With reference to FIG. 1, a top down view of an elevator car and landing door is shown. The elevator car 100 has a car door 102 which includes a car door coupling 104 and may include one or more car door panels and associated components. On the landing side there is a landing door 106 and a landing door lock 108. The car door coupling 104 and the landing door lock 108 coact to enable the car door 102 and the landing door 106 to operate simultaneously to open and close. As noted above, the car door coupling 104 and the landing door lock 108 must be aligned for proper operation of the elevator system. As shown in FIG. 1, the elevator car 100 is at an unlocking zone, wherein the car door coupling 104 and the landing door lock 108 are proximal to each other and aligned.
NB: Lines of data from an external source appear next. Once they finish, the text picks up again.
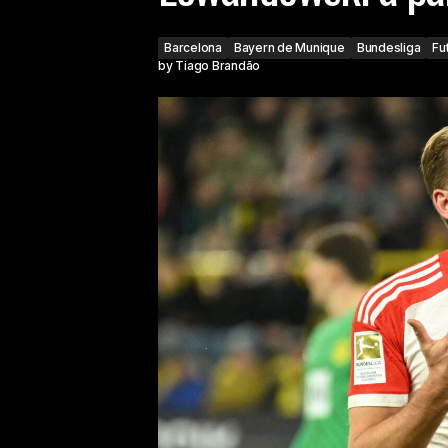
Barcelona
Bayern de Munique
Bundesliga
Fu
by
Tiago Brandão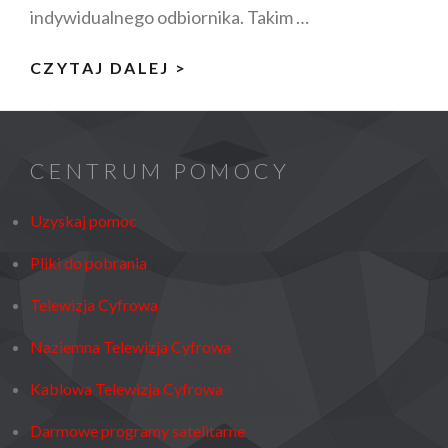
indywidualnego odbiornika. Takim …
TELEWIZJA
CZYTAJ DALEJ >
CYFROWA
CENTRUM POMOCY
Uzyskaj pomoc
Pliki do pobrania
Telewizja Cyfrowa
Naziemna Telewizja Cyfrowa
Kablowa Telewizja Cyfrowa
Darmowe programy satelitarne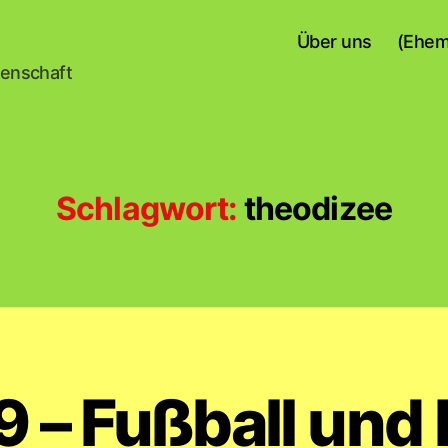
Über uns
(Ehem
senschaft
Schlagwort:
theodizee
9 – Fußball und 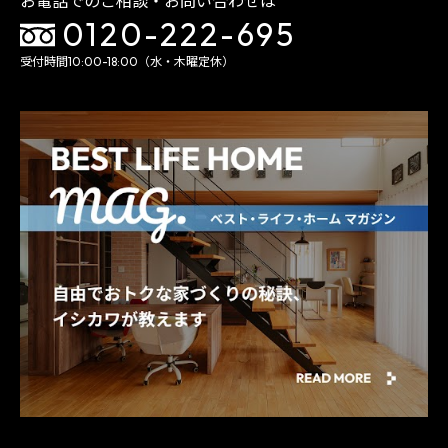
お電話でのご相談・お問い合わせは
0120-222-695
受付時間10:00-18:00（水・木曜定休）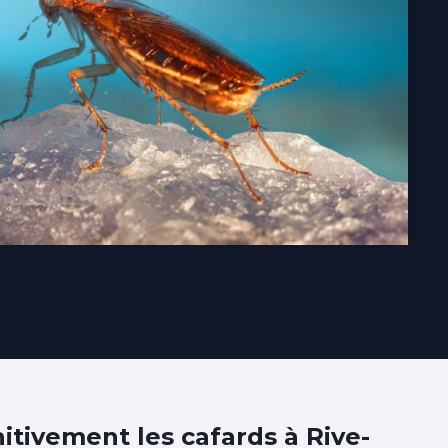
itivement les cafards à Rive-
Referring now to FIGS. 2A and 2B, side view schematic illustrations of maintenance operations of an elevator door coupling are shown. FIG. 2A shows an elevator car 200 having a car door 202 shown relative to a landing door 206 as configured during normal operation such that the doors may be opened together, i.e., showing the elevator car 200 in an unlocking zone 218. Also shown in FIG. 1A is a schematic illustration indicating the traditional method of performing maintenance on components within an elevator shaft. A technician 216 is located on a top 214 of the elevator car 200, which grants access to the components in the elevator shaft, such as landing door lock 208.

FIG. 2B shows an elevator car incorporating an embodiment of the present disclosure, illustrating a user, such as a technician, mechanic, etc., 216 adjusting a landing door lock from inside the elevator car 200. In comparison, as shown in FIG. 2A, the adjustment of the landing door lock was previously made from on top 214 of the elevator car 200 where a technician could visibly see and physically access a car door coupling 204 and a landing door lock 208 at the same time. That is, the technician 216 would access the car door coupling 204 and the landing door lock 208 when the two elements were near or proximal to each other, i.e., in an unlocking zone or landing zone 218.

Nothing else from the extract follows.